I saw Avatar at 12:01 on the night of it's debut. From an innovation standpoint I knew that Avatar was going to be pushing the envelope on several different levels. The birth of Simul-Cam, the revolutionizing of the facial camera rigs, and the performance capture of the actors being grafted onto the bodies of their Avatars are all the first fruits of the new 3D arena. I thought the story might suffer because of the emphasis on the breakthrough technology that movie would be showcasing but this was hardly the case. In fact the story, in my opinion, is only believable because of the fact that the Avatars and Na'vi characters in the film are so life like.
Jake Sully is a paraplegic marine who takes the place of his twin brother as the inhabiter of an Avatar body. He is commissioned by his commanding officer Col. Miles Quaritch to live amongst the Na'vi race (the indigenous inhabitants of the Pandora planet) to live and learn from them. The leading scientist on Avatar technology is Dr.

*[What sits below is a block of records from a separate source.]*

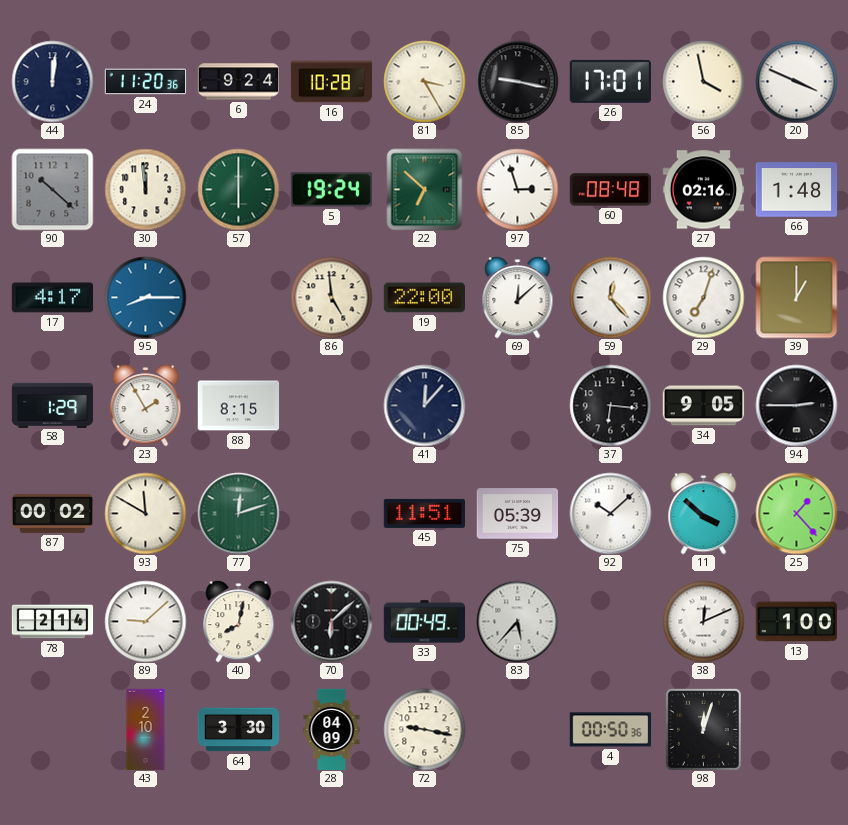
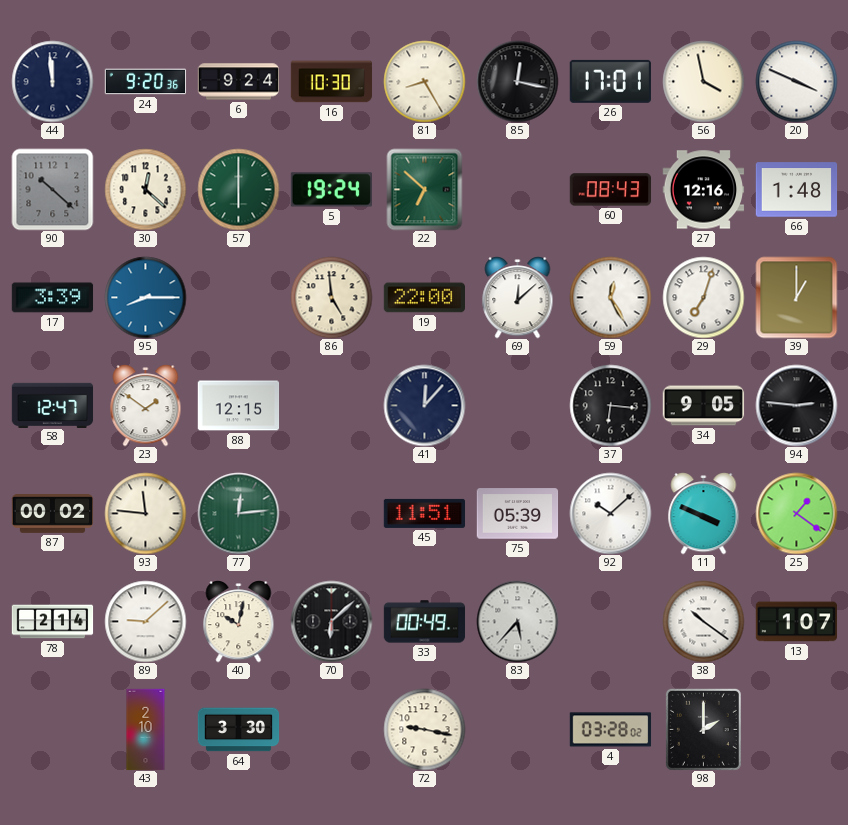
44: 12:01 -> 11:59
24: 11:20 -> 9:20
16: 10:28 -> 10:30
81: 3:25 -> 8:25
85: 9:17 -> 12:17
30: 11:59 -> 12:22
97: 2:57 -> none
60: 08:48 -> 08:43
27: 02:16 -> 12:16
17: 4:17 -> 3:39
59: 12:23 -> 12:25
58: 1:29 -> 12:47
23: 1:55 -> 1:51
88: 8:15 -> 12:15
94: 2:45 -> 2:46
93: 11:50 -> 11:46
77: 12:12 -> 12:14
11: 3:52 -> 3:49
25: 1:23 -> 1:21
40: 8:02 -> 10:02
38: 12:11 -> 10:21
13: 1:00 -> 1:07
28: 04:09 -> none
4: 00:50 -> 03:28
98: 12:03 -> 2:00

Grace Augustine (Sigourney Weaver) who is at first opposed to sending in a replacement for Jake Sully's PHD and accolade decorated brother. She later becomes a Sully proponent when in true Donnie Brasco form Sully joins the Na'vi ranks and becomes one of them in his heart. It might have something to do with him falling in love with Na'vi princess Neytiri or his deeper understanding of the interconnectedness of life and the universe at the crux of the Na'vi ideology.

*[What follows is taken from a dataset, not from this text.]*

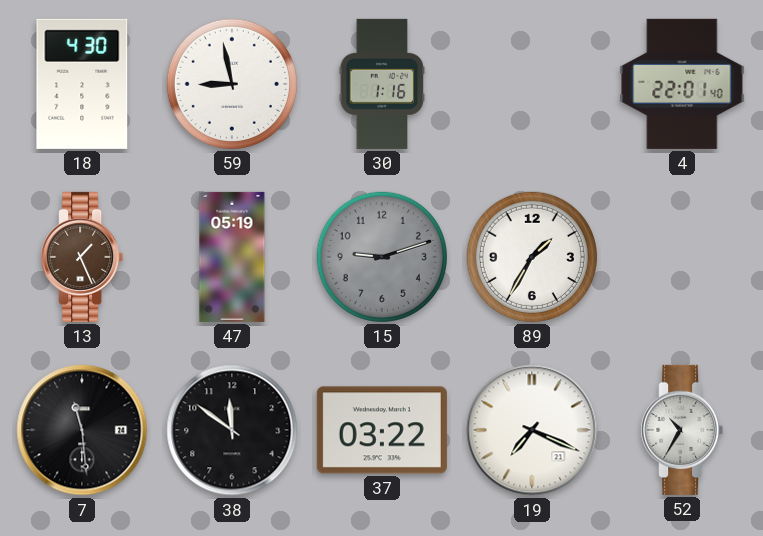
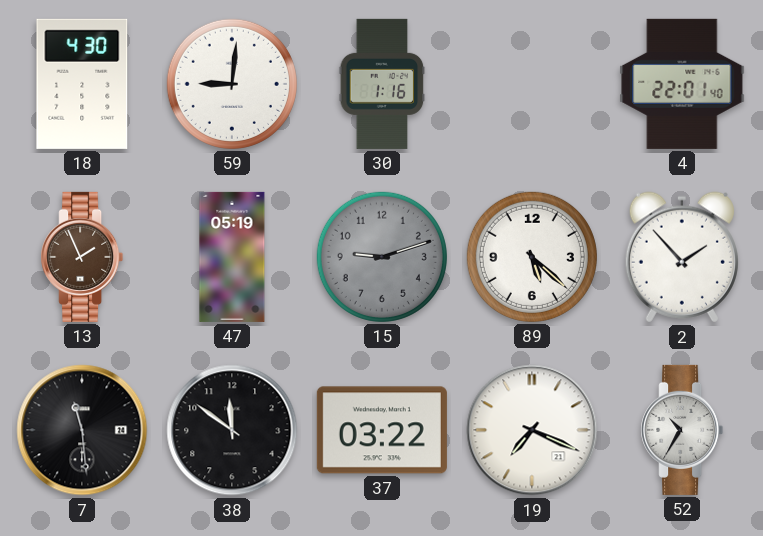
59: 8:58 -> 9:01
13: 1:26 -> 1:56
89: 1:35 -> 5:22
2: none -> 1:53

Avatar the movie, clearly has parallels to imperialism of all kinds. The most obvious theme that runs through the movie is U.S. dependency on petroleum as an energy source. There is also the display of the American mantra of manifest destiny especially apparent in the early history of the U.S. The allegories were apparent and politically charged. These did not overshadow the axioms that none of us can deny including our interconnectedness as inhabitants of this planet, monogamous love, and a reverence for life of all kinds.
Now you ask how can a "Cartoon" accomplish these type of themes and empathy? Well it can't, but Avatar is far from a cartoon. The writer and director of the film James Cameron has been quoted as saying that he has had the idea for Avatar for over a decade but was just waiting for the technology to catch up to his vision. In an interview with Popular Mechanics, Cameron explains that the vitality of the movie lies in what he has coined "Performance Capture". In the past, in movies like King Kong and Lord of The Rings the animated characters weren't "human enough". This lie in the fact that recording the actors playing the animations was done using Motion Capture. The actor is filmed with reference points on the face and body and then expression is added later by an animation shop. The result is something computer generated and no where near the portrayal of human emotion. Cameron explains that the only way to accomplish this is by mapping the true expression of the face. This is daunting task considering the face has about 100 expression muscles. If you neglect anyone of these you lose that realistic look and feel. Cameron's solution was to have the actors wear a camera in front of their face attached to a headband that would record their every expression. The setup is called a Rig and maps to every pour of the human face. The rig reads in the data set unique only to that actor and begins to perform complex algorithms to rationalize the functioning of the actors expressions. This can take almost a year of extracting expression data from the actors performance but once collected is relatively easily to render in film. Once captured the actors facial performance is then grafted to the body of the Avatar. Filming the movement of the actors body for rendering the performance of the Avatar is mainstream technology used in most films these days and is no uncharted territory.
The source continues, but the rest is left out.